TASK DETAILS: Pull every line of the entries that has the word "Deutsche".

BEGIN SOURCE DATA

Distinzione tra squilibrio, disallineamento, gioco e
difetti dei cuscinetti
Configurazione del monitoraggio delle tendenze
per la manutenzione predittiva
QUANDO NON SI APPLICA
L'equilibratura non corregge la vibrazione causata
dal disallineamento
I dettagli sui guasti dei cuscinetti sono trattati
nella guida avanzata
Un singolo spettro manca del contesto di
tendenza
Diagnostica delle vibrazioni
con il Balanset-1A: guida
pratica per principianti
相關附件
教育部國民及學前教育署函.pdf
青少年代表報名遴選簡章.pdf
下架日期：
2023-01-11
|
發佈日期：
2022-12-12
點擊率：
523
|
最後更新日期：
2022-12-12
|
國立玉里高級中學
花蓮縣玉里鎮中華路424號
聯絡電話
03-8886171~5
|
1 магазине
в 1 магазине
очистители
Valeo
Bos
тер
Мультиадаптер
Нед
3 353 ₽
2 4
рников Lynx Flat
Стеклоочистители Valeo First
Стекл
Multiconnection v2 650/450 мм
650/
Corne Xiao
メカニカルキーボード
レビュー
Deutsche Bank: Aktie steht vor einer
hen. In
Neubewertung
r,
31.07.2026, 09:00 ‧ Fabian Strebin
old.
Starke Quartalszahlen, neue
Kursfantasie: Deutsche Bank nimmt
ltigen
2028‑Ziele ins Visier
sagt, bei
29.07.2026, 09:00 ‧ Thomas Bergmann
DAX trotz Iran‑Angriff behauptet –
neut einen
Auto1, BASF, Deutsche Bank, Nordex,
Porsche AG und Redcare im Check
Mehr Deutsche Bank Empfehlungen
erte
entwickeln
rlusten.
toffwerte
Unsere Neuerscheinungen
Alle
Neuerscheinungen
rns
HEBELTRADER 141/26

END SOURCE DATA

FINISHED TASK:
Deutsche Bank: Aktie steht vor einer
Kursfantasie: Deutsche Bank nimmt
Auto1, BASF, Deutsche Bank, Nordex,
Mehr Deutsche Bank Empfehlungen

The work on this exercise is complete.